Rain-on-grid simulations for the modeling of 2D unsteady flows in response to precipitation input are implemented in Hydrologic Engineering Center's River Analysis System (HEC-RAS) software by means of a finite volume method and a sparse parallel linear solver running on a unique processor. Obviously, this may fail due to memory shortage when the discretization yields too large linear systems. Such simulations are good candidates for the design of partition and domain decomposition methods for the modeling of very large catchments by means of hydrological sub-units. Thinking in load-balanced computations, the proposed area-balanced partition method is based on the flow accumulation information.

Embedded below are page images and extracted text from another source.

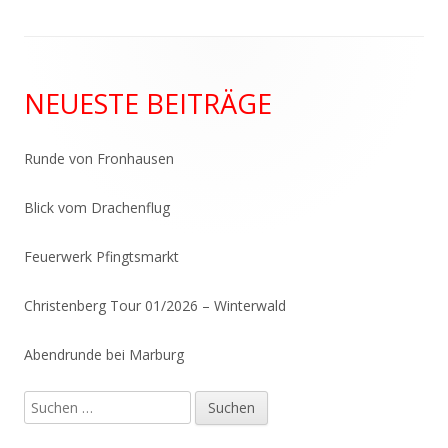
Haupt-
NEUESTE BEITRÄGE
Seitenleiste
Runde von Fronhausen
Blick vom Drachenflug
Feuerwerk Pfingtsmarkt
Christenberg Tour 01/2026 – Winterwald
Abendrunde bei Marburg
Suchen
nach:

Implemented in HEC-RAS, the domain decomposition method comprises 2D–1D models combining 2D sub-unit meshes to 1D channels for extracting outflow data from upstream units and passing the information to downstream units. The workflow is automated using the HEC-RAS Controller. As a case study, we consider the French Saar catchment (1,747 km²). The new partition methods demonstrate a better equilibrium for sub-basin areas and the computational load for the sub-problems. The total computational time is substantially reduced. Domain decomposition is required for carrying rain-on-grid simulations over the Saar watershed (2,800,000 elements). The resulting discharge and flood maps show very good agreements with available data.

在水文工程中心的河流分析系统 (HEC-RAS) 软件中，通过有限体积法和运行在唯一处理器。显然，当离散化产生太大的线性系统时，这可能会由于内存不足而失败。此类模拟是设计分区和域分解方法的良好候选者，用于通过水文子单元对超大流域进行建模。考虑到负载均衡计算，所提出的区域均衡分区方法是基于流量累积信息的。在 HEC-RAS 中实施，域分解方法包括将 2D 子单元网格与 1D 通道相结合的 2D-1D 模型，用于从上游单元提取流出数据并将信息传递给下游单元。该工作流程使用 HEC-RAS 控制器实现自动化。作为一个案例研究，我们考虑法国萨尔流域（1,747 公里² )。新的划分方法对子流域区域和子问题的计算负载表现出更好的平衡。总计算时间大大减少。在萨尔流域（2,800,000 个元素）上进行网格降雨模拟需要域分解。由此产生的流量和洪水地图显示与可用数据非常吻合。